(Collected data)
*** Begin section ***
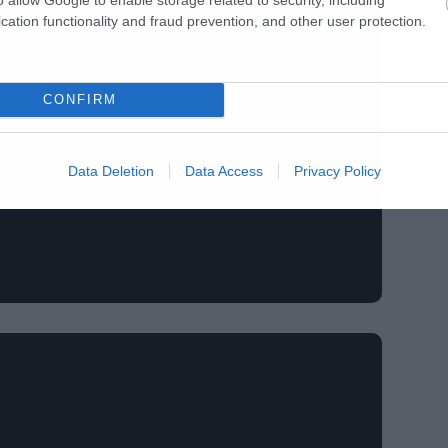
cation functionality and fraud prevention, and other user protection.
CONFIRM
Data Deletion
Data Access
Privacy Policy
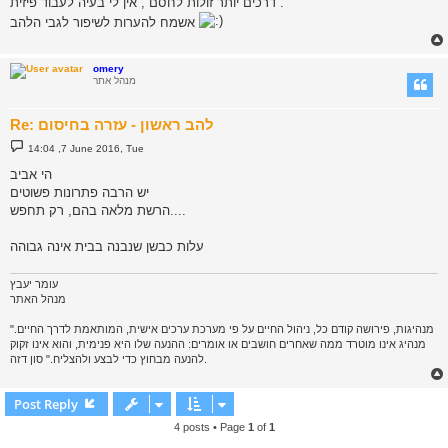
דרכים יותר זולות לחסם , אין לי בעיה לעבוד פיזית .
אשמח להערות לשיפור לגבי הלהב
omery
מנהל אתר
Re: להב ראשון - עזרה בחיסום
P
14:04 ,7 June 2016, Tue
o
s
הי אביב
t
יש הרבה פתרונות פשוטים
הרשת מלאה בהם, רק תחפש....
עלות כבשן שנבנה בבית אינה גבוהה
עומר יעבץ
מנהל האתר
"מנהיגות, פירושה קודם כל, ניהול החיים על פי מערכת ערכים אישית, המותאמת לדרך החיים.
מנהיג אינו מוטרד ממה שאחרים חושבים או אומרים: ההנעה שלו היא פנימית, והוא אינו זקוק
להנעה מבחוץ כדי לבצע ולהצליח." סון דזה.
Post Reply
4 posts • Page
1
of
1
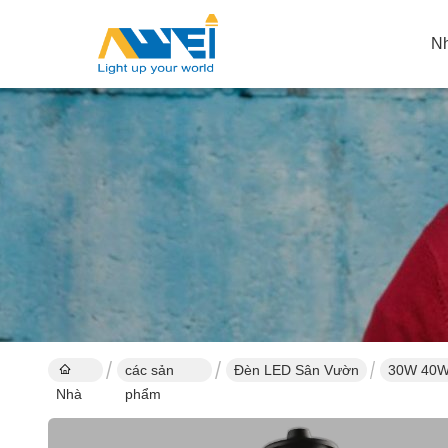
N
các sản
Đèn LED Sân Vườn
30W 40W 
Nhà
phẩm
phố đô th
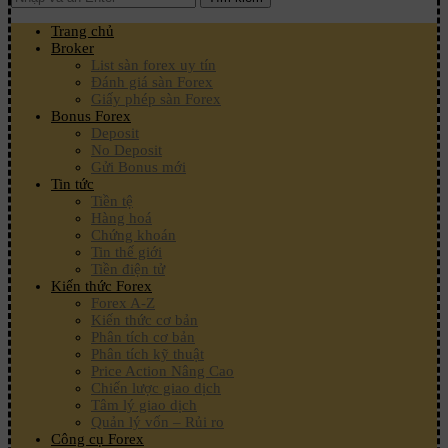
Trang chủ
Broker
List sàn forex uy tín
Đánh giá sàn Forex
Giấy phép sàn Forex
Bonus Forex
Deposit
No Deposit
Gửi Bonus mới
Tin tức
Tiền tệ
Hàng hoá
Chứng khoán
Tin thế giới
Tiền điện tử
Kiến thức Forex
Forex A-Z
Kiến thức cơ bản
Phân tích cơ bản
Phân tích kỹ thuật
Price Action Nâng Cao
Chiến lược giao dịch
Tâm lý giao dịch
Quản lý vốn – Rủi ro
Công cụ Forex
*** End section ***
*** Begin section ***
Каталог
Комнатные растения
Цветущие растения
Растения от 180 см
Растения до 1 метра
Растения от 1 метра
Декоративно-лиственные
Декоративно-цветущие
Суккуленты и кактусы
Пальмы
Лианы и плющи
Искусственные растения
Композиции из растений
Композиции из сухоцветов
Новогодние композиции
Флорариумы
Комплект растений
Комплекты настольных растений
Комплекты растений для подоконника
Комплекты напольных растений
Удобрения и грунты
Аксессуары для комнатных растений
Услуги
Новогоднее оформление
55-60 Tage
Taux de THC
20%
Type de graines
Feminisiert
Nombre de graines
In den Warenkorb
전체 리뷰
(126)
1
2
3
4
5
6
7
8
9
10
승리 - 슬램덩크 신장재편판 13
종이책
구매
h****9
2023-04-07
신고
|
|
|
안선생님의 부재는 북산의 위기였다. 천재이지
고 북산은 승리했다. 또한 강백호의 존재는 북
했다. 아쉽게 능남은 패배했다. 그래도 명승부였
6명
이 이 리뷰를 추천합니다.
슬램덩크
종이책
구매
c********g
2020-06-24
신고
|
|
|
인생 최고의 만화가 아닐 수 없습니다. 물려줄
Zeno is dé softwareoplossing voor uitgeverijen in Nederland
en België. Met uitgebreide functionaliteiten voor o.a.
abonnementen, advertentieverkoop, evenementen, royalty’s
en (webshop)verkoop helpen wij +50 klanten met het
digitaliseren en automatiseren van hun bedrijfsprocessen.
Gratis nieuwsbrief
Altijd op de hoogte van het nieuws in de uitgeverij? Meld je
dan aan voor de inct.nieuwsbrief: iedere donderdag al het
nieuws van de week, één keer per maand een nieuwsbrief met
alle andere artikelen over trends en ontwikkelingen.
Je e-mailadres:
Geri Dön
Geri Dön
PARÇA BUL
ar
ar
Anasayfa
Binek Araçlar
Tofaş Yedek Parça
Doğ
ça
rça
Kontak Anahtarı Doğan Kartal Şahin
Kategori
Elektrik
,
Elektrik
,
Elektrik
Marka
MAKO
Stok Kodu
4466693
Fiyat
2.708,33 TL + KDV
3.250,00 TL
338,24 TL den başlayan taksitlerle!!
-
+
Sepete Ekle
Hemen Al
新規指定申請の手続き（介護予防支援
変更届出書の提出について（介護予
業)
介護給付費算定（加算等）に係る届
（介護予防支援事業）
*** End section ***
Work instructions - Beginning with the line above that contains "cation functionality and" and ending with the line that contains "Công cụ Forex", quote each line exactly, keeping out the pictures.

Answer box -
cation functionality and fraud prevention, and other user protection.
CONFIRM
Data Deletion
Data Access
Privacy Policy
דרכים יותר זולות לחסם , אין לי בעיה לעבוד פיזית .
אשמח להערות לשיפור לגבי הלהב
omery
מנהל אתר
Re: להב ראשון - עזרה בחיסום
P
14:04 ,7 June 2016, Tue
o
s
הי אביב
t
יש הרבה פתרונות פשוטים
הרשת מלאה בהם, רק תחפש....
עלות כבשן שנבנה בבית אינה גבוהה
עומר יעבץ
מנהל האתר
"מנהיגות, פירושה קודם כל, ניהול החיים על פי מערכת ערכים אישית, המותאמת לדרך החיים.
מנהיג אינו מוטרד ממה שאחרים חושבים או אומרים: ההנעה שלו היא פנימית, והוא אינו זקוק
להנעה מבחוץ כדי לבצע ולהצליח." סון דזה.
Post Reply
4 posts • Page
1
of
1
N
các sản
Đèn LED Sân Vườn
30W 40W 
Nhà
phẩm
phố đô th
Trang chủ
Broker
List sàn forex uy tín
Đánh giá sàn Forex
Giấy phép sàn Forex
Bonus Forex
Deposit
No Deposit
Gửi Bonus mới
Tin tức
Tiền tệ
Hàng hoá
Chứng khoán
Tin thế giới
Tiền điện tử
Kiến thức Forex
Forex A-Z
Kiến thức cơ bản
Phân tích cơ bản
Phân tích kỹ thuật
Price Action Nâng Cao
Chiến lược giao dịch
Tâm lý giao dịch
Quản lý vốn – Rủi ro
Công cụ Forex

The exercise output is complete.